Wynne’s government will do it by handing out free carbon credits to major polluters, covering 100 per cent of their emissions, which under cap-and-trade is the same thing as giving them free money.
Both the Notley and Wynne governments claim they will be doing this for the same reason.
That is, to prevent the so-called “leakage” or exodus of carbon intensive industries from their provinces to other jurisdictions that do not have carbon-pricing programs.
For example, the U.S., our largest trading partner, which, unlike Canada under Prime Minister Justin Trudeau, is nowhere near imposing a national carbon price on its industries, despite the constant rhetoric of its so-called “green” president, Barack Obama. This is why people who understand how carbon pricing works — unlike most Canadian politicians and journalists — have warned for years that it had to be done in conjunction with the U.S., and why rhetoric Canada should “set an example for the world” was idiotic. Now, we’re seeing why.
In order to prevent Canadian industries from fleeing to jurisdictions like the U.S., provinces like Alberta and Ontario are doing exactly the same thing that has undermined carbon pricing everywhere it’s been tried, from Norway’s 25-year-old carbon tax to Europe’s decade-old cap-and-trade market.
That is, handing out huge public subsidies to big polluters, or, alternatively, exempting them from carbon pricing. Statistics Norway concluded 14 years ago that the reason its carbon tax has not been effective at lowering emissions (while very effective at raising money) was that it exempted too many industries.
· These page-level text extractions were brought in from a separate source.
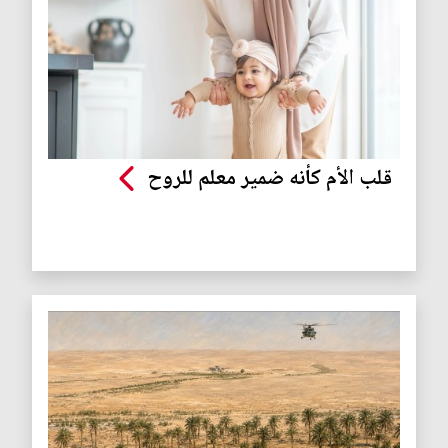
قلب الأم كأنه ضمير معلم للروح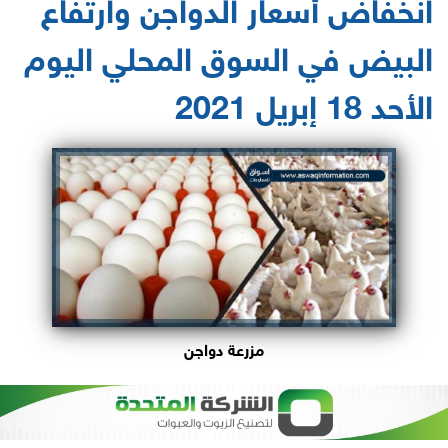
انخفاض أسعار الدواجن وارتفاع
البيض في السوق المحلي اليوم
الأحد 18 إبريل 2021
مزرعة دواجن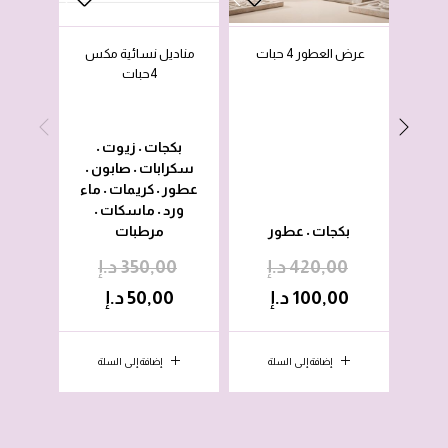
عرض العطور 4 حبات
مناديل نسائية مكس
عرض 
4حبات
(لوش
بكجات
زيوت
•
•
سكرابات
صابون
•
•
عطور
كريمات
ماء
•
•
ورد
ماسكات
بكجات
•
•
بكجات
عطور
مرطبات
•
420,00
د.إ
350,00
د.إ
0
100,00
د.إ
50,00
د.إ
0
إضافة إلى السلة
إضافة إلى السلة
In Europe’s cap-and-trade market, European governments handed out so many free carbon credits to major industrial polluters, that their market price crashed, making it cheaper for them to buy credits rather than reduce emissions.
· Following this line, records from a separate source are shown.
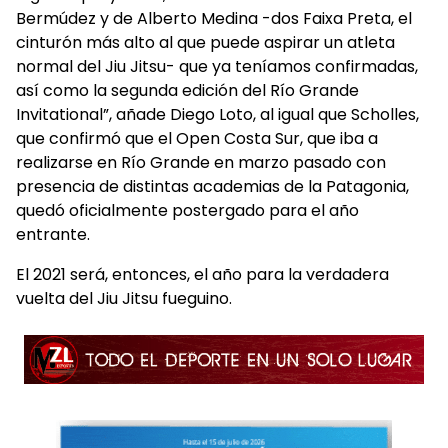
Bermúdez y de Alberto Medina -dos Faixa Preta, el
cinturón más alto al que puede aspirar un atleta
normal del Jiu Jitsu- que ya teníamos confirmadas,
así como la segunda edición del Río Grande
Invitational”, añade Diego Loto, al igual que Scholles,
que confirmó que el Open Costa Sur, que iba a
realizarse en Río Grande en marzo pasado con
presencia de distintas academias de la Patagonia,
quedó oficialmente postergado para el año
entrante.
El 2021 será, entonces, el año para la verdadera
vuelta del Jiu Jitsu fueguino.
The realpolitik, or practical versus theoretical reason for governments to subsidize major industrial carbon-dioxide emitters through carbon pricing, is to buy their political support. That’s why no one who understands how carbon pricing works was surprised big business representatives were happy to stand on the same stage as Notley when she announced her carbon tax.
Of course they were. She’s going to give them billions of dollars in public subsidies from her carbon tax, ostensibly to help them make the transition to a greener economy.
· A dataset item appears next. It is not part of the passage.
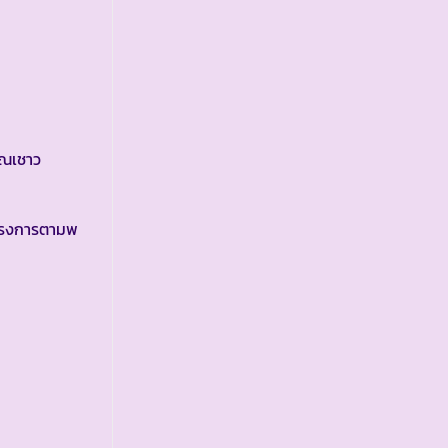
ุณเชาว
โครงการตามพ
Which brings us to the greatest injustice of Notley’s and Wynne’s carbon-pricing schemes.
Why are major polluters being giving billions of dollars in public subsidies to cope with the impact of carbon pricing, at the expense of ordinary citizens who will be paying for it? This is why the only fair and rational carbon-pricing scheme is known as carbon fee and dividend.
It returns 100 per cent of the money governments raise through any form of carbon pricing, which is essentially a new sales tax on consumption, back to the public in income tax cuts. This simultaneously encourages people to save money by making less carbon-intensive choices in their consumer purchases, while promoting productivity and savings by allowing them to keep more of the money they earn
Unlike what Alberta and Ontario — and the Trudeau government — are planning, carbon fee and dividend is revenue neutral, transparent and eliminates the need for scams like carbon credits. That’s because its purpose is to lower emissions, not increase government revenues. Which is why no government in Canada — although B.C.’s carbon tax comes closest — supports it.
Lorrie Goldstein is a Toronto Sun columnist.